In a Securities and Exchange Commission statement on Monday, Elon Musk revealed his purchase of 73.49 million shares of Twitter.
The news sent the stock of the company soaring, and people speculated on what the eventual objective of the purchase by the world’s richest man was. According to FactSet data, Musk is now Twitter’s single largest stockholder.
Musk will join the board of directors of Twitter, according to the social media platform’s announcement on Tuesday. Musk can only be appointed to the board if he owns less than 14.9 percent of the firm.
“Looking forward to working with Parag & the Twitter board to make substantial improvements to Twitter in the coming months,” Musk said in response to Twitter CEO Parag Agrawal’s tweet welcoming him to the board.
Late Monday, Musk asked Twitter followers if they wanted an “edit” button, which many users have expressed interest in. Yes, a large majority of people (more than 73 percent) replied yes. Users were advised to “vote wisely,” according to Agrawal. It wasn’t obvious whether he was serious or just making fun of Musk for a previous remark he made on a poll regarding free speech. This leads us to the following point…
Will Twitter’s free speech be censored by Elon Musk?
In a separate poll on March 25, Musk questioned Twitter users if it was a medium that fostered free speech. More than 70% of those questioned said no once more. Musk continued, “This poll’s results will be significant. Voting should be done with prudence.”
The vote was utilized by some Conservatives and Trump supporters to beg Twitter to revive the former US president’s Twitter account.
Musk disclosed his purchase through a filing with the Securities and Exchange Commission, indicating a cautious approach to a major investment in a publicly-traded corporation. He made no mention of the stake or the shareholder votes that come with it in a quick, humorous tweet following the news of his purchase on Monday.
Musk’s new 9.2 percent stake in Twitter, according to Tyler Gellasch, executive director of the Healthy Markets Association, does not give him direct control of the company. “Will he endeavor to gain or exercise control in some way, even if he doesn’t have direct or formal control? Given his high-profile Twitter engagement, it appears that he would.”

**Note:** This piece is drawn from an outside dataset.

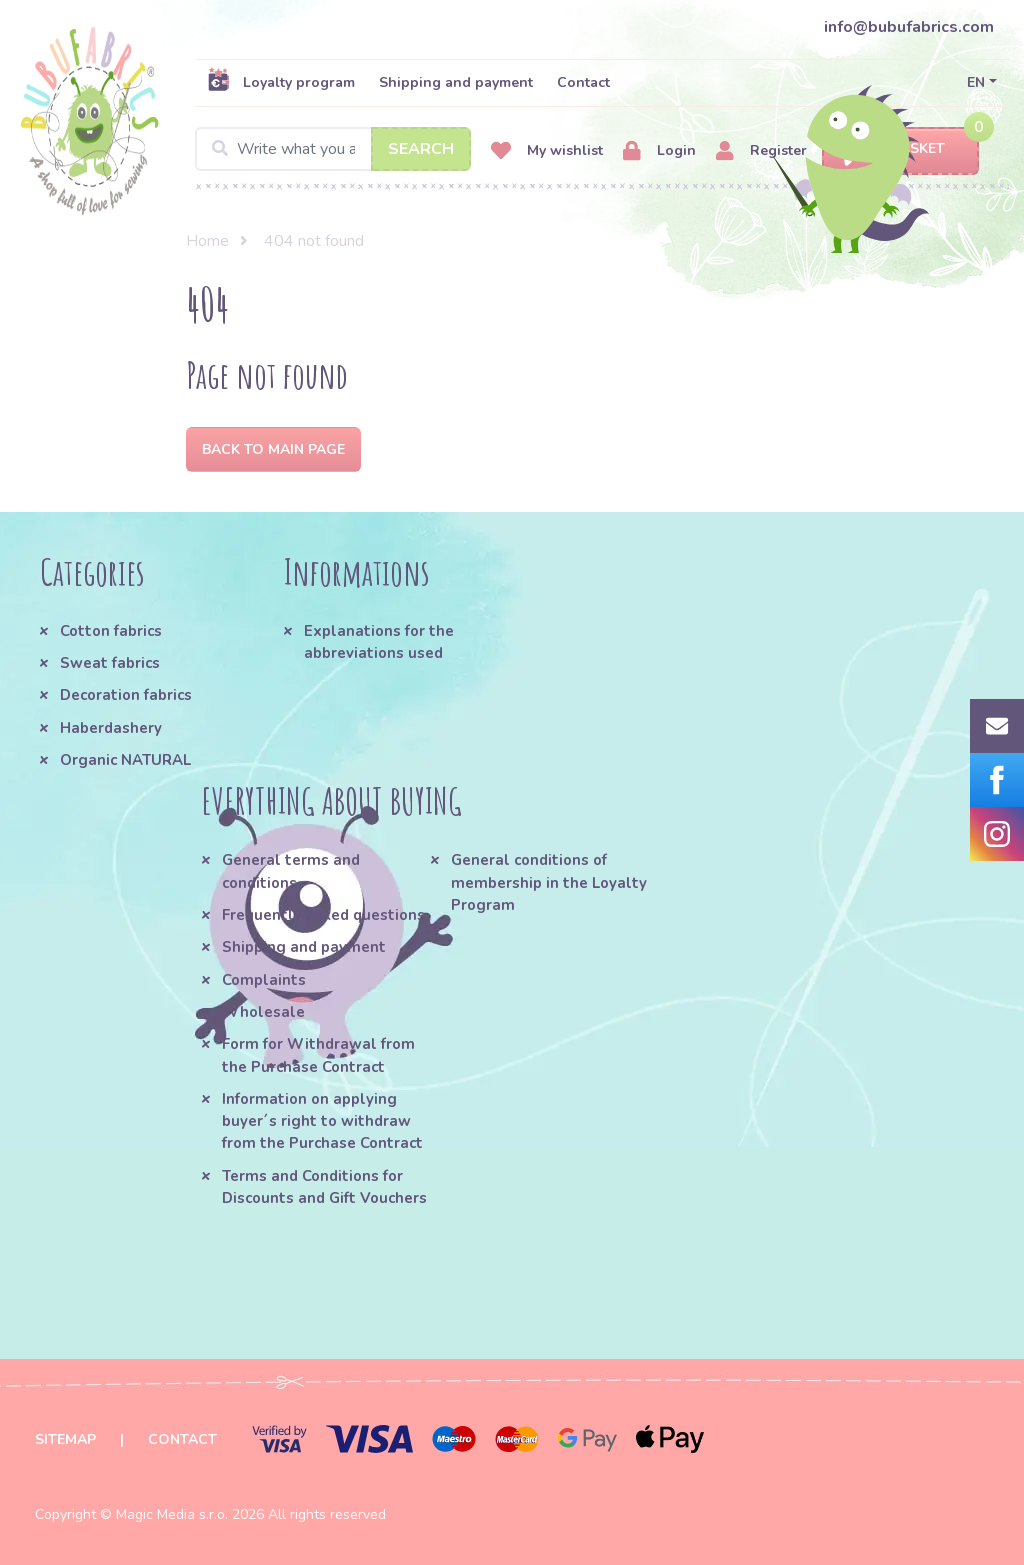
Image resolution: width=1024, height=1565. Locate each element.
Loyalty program (281, 82)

Musk disclosed his purchase on a Schedule 13G rather than a Schedule 13D, which is the document used by activist investors who buy at least a 5% share in a company and plan to press for change.
Even if he finally tries to improve the company’s regulations or user experience at a well-established social media company, it’s unlikely that he’ll be able to do it swiftly. As a result, we’ll have to wait and see if Musk is indeed the defender of free speech that he claims to be.